Milk represents the hereditary factor of my illnesses and interrogates the generic healthy connotations of the material. Although clear causes are yet to be found, some research points towards strong links to the female line. My symptoms were also most highly active during the child-bearing years. Although milk is associated with birth, maternal love, and nurture, this is not necessarily a universal reality. Furthermore, in many cultures, dairy milk is collectively promoted as an essential food for the health of growing children. Like many, I am lactose intolerant and drinking it used to make me unwell, without understanding why.
I chose this material as a way of reclaiming a substance that physically and by association contributes to my illness. Interestingly, the latest advice for women living with endometriosis and adenomyosis is to avoid drinking milk.
Black food colouring, found in my kitchen, was used for its very quality of uncertainty – it often doesn’t produce consistent colour. Unlike the black paints I use for my paintings, over which I have full control, and which always meet my expectations, the food ink I used delivers unpredictable results, often different to what the manufacturer claims and for which they take no responsibility.

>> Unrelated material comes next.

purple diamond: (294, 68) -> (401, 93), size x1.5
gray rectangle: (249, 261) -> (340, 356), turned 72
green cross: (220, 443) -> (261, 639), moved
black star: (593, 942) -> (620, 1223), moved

This parallels the lack of certainty with the result claims of the many unregulated treatment options that abound for under-researched medical conditions like mine. It is left up to the patient to take a leap of faith, to accept the claims of restored health and elimination of pain, without valid evidence nor consequence to the provider if those claims prove false.
Although the use of food colouring worked out in the end, the performative element of producing the videos with uncertain results, kept me in a constant state of anxiety.

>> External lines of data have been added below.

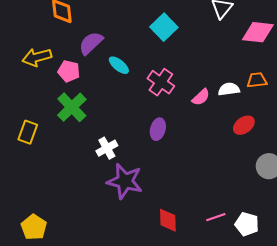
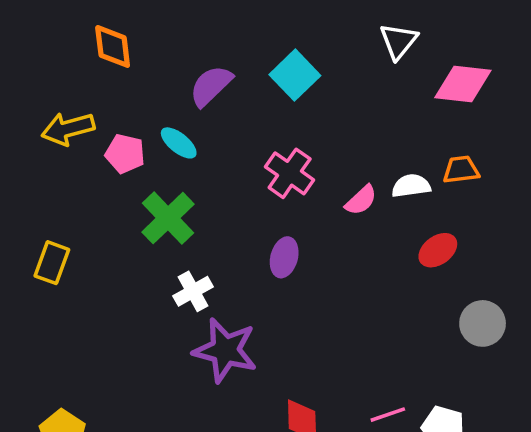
purple semicircle: (91, 43) -> (211, 86), moved
cyan ellipse: (119, 65) -> (179, 143), moved
green cross: (72, 107) -> (168, 218), moved

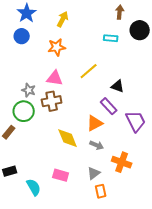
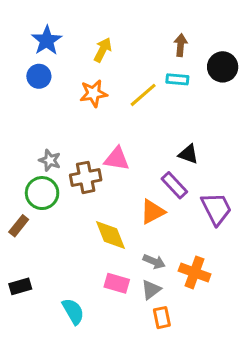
brown arrow: (120, 12) -> (181, 45), moved
yellow line: (89, 71) -> (143, 95), moved
pink triangle: (55, 78) -> (117, 159), moved
gray arrow: (97, 145) -> (154, 262), moved
pink rectangle: (61, 175) -> (117, 283), moved
cyan semicircle: (34, 187) -> (73, 311), moved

Through the videos and the moving mechanism, I have tried to objectify the intangibility of my visceral experiences and to make sense of my private agony. I have embodied the structure of the filing cabinets to categorise my pain, whilst recognising the shortcomings of the questionnaire and my own attempt to convey something that is, by definition, incommunicable. Although pain is invisible, these windows, like medical scans, are the ‘evidence’ that my pain truly exists.

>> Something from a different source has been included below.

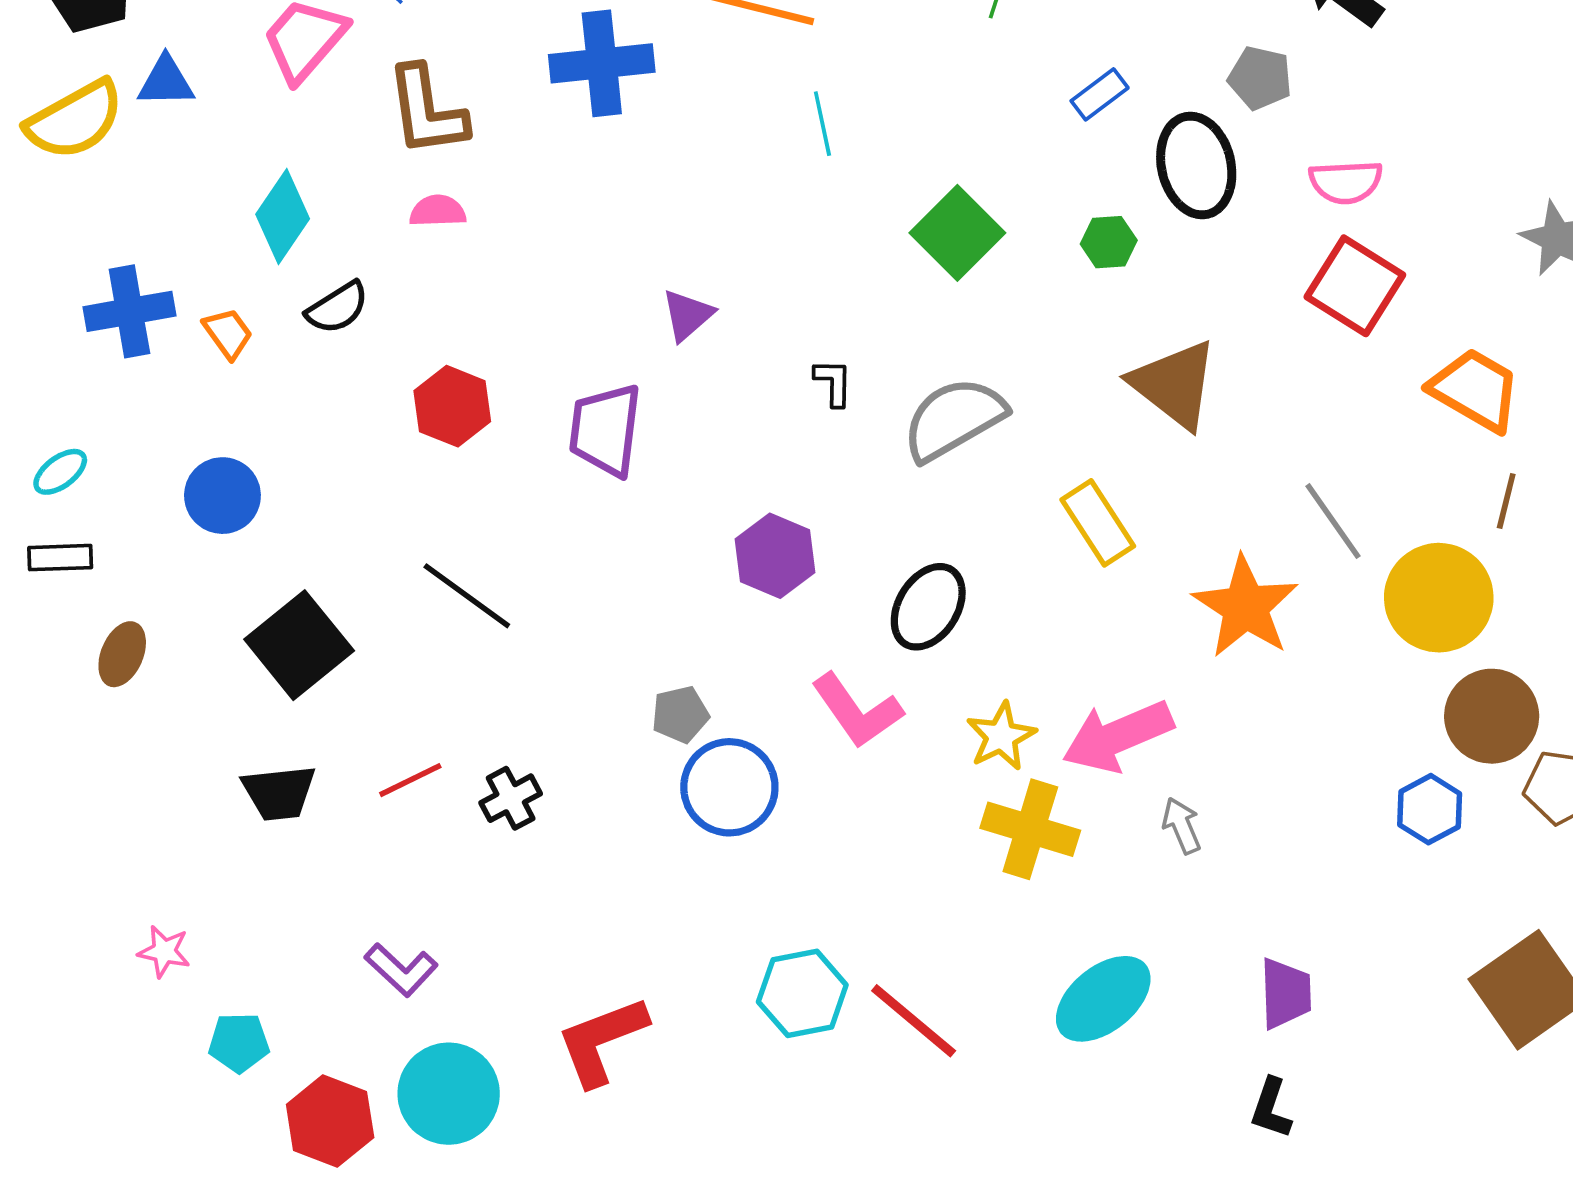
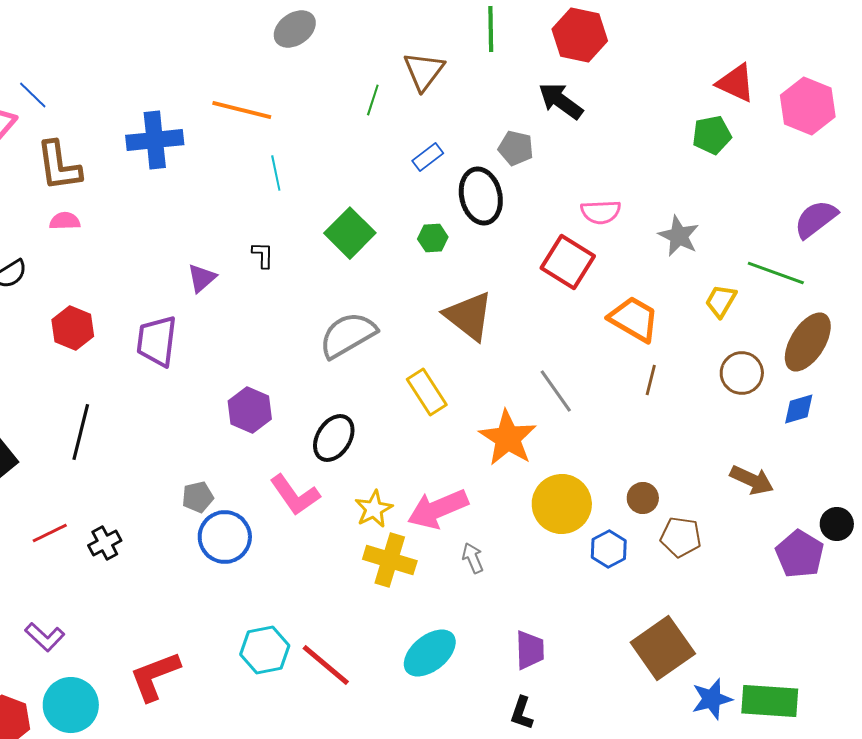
pink semicircle: (1346, 182) -> (601, 212), moved
black L-shape: (833, 382) -> (263, 255), moved
black line: (467, 596) -> (81, 432), turned 68
yellow circle: (1439, 598) -> (562, 504), moved
brown circle: (1492, 716) -> (643, 498), size x0.6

Whilst creating this self-portrait installation, I was deeply aware of the tension between the clinical system that is ultimately removed from its subject, and the human experience which has a history that is built and formed through layers of social interactions, emotions, and memories of lived experience. I wanted the viewers to reflect upon a sense of the individual being lost in medical discourse.
Definition of illness - Philosophy of Nature
Hegel describes an illness as a loss of vitality in an organism. He states that illness can become assimilated into the life of the person living with it, making it necessary to treat the person as a whole, rather than focusing on the individual symptoms of illness.
According to Hegel, the presence of illness actively opposes the harmonious functioning of the body. Yet, despite their illnesses, many complex organisms including humans manage to live with their obtrusive illnesses as an incorporated part of their life. Hegel calls the resulting loss of vitality from the diseased state an “irritation”, and argues that our body can still maintain its balance in the presence of irritation - for example, the excess of heat constituting fever - without being subject to the entire destruction of the body. But when this equilibrium is overwhelmed by either excessive irritation or an inability to maintain the natural flow, the organism loses its balance. This can then lead to prolonged disease and potentially even death. The body can only return to a healthy state if an equilibrium is restored.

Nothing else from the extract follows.